Lightweight third-party authentication support

Both RADIUS and LDAP-bind authentication profiles can be configured to use lightweight third-party authentication (LTPA) and single sign-on (SSO) only for HTTP access services. HCL SafeLinx supports both LTPA Version 1 and the more secure LTPA Version 2 (LTPA2) tokens.

LTPA and SSO are separate but complementary functions. Enabling LTPA means that an LTPA token with a specific lifetime is generated when a user is authenticated by the SafeLinx Server. SSO uses the LTPA token and stores it in a browser cookie to support SSO with other LTPA-aware application servers in the same DNS domain.
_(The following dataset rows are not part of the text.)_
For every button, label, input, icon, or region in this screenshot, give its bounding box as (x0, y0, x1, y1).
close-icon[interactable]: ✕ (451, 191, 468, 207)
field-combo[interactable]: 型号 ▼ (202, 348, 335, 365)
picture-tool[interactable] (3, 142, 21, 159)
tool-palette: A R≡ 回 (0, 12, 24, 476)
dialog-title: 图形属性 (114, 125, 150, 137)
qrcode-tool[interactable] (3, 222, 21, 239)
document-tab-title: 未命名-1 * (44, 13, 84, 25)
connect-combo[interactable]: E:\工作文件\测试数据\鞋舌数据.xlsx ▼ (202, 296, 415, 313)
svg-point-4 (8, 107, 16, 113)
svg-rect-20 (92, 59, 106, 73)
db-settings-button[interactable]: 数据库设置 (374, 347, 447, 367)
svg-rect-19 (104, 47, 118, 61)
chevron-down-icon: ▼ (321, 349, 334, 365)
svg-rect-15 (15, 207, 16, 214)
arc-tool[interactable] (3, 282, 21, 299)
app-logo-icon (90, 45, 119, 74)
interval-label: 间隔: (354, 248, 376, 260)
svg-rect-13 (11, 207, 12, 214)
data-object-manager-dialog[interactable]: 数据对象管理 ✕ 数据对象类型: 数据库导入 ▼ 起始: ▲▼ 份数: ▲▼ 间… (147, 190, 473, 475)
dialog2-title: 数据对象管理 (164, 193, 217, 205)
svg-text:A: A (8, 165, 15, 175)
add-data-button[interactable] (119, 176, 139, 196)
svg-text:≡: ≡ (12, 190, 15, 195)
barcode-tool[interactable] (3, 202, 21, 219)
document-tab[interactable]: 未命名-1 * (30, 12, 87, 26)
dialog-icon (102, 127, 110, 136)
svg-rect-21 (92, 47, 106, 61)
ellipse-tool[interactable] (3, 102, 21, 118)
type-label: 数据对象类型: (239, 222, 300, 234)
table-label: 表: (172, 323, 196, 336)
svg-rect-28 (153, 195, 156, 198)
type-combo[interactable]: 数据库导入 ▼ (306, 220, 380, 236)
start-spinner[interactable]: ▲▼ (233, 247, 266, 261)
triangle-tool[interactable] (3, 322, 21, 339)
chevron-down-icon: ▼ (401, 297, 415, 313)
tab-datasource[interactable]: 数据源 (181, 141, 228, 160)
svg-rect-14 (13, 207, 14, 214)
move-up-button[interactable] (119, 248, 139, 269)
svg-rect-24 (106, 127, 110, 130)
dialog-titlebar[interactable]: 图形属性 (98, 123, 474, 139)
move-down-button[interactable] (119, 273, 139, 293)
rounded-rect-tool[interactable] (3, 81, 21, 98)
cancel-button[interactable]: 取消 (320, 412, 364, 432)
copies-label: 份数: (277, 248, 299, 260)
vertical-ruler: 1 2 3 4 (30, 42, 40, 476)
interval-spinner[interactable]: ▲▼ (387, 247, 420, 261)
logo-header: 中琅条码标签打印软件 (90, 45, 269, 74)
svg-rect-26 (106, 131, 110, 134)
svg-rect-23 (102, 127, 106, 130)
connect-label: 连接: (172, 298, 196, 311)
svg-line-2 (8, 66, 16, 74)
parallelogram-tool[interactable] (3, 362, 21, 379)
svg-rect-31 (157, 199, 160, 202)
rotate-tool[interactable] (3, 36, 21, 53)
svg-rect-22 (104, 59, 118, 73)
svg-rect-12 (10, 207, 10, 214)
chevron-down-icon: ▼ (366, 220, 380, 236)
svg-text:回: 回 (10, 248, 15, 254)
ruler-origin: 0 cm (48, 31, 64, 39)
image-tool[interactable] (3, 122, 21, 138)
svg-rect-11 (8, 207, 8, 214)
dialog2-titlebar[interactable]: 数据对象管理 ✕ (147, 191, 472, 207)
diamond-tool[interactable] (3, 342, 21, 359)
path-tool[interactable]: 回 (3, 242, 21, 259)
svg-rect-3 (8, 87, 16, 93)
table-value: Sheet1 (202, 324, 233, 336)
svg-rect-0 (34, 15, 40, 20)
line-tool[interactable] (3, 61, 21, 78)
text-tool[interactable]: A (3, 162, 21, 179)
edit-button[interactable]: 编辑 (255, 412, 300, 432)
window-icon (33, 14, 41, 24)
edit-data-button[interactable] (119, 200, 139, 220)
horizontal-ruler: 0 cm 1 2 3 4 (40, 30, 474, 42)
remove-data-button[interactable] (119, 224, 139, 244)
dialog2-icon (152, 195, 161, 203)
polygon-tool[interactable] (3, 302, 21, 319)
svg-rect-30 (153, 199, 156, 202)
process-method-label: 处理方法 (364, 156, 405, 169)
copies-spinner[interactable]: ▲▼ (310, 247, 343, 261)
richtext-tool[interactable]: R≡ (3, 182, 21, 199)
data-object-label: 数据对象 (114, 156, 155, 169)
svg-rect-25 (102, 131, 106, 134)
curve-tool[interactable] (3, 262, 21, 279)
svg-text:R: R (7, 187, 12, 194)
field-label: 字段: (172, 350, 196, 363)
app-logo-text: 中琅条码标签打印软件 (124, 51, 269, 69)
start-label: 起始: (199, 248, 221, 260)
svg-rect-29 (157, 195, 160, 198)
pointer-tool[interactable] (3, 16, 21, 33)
All clocks must be synchronized on the SafeLinx Server and other LTPA-aware servers in order for the LTPA token expiration to be handled correctly.

SSO can be enabled to use only secure sockets layer (SSL) connections.

All servers that use the SafeLinx Server's LTPA support must have the same set of LTPA keys and password. These are obtained by using the manual process of exporting a keyfile from one of the servers and then importing the keyfile on all the participating servers. The SafeLinx Server starts with sl1nx8hcl as the default LTPA password.

Beginning with version 6.1.5.1, you can configure multiple LTPA encryption keys to support multiple LTPA / SSO configurations. The LTPA encryption keys are stored as part of the authentication profile (LDAP or RADIUS), rather than in the wgated.conf file as in earlier versions of the SafeLinx Server.

LTPA key actions are applied immediately and do not have any persistence as configuration values.

Whenever an LTPA token expires, a new authentication challenge occurs. Another time that forces a new authentication challenge includes the termination of a browser session.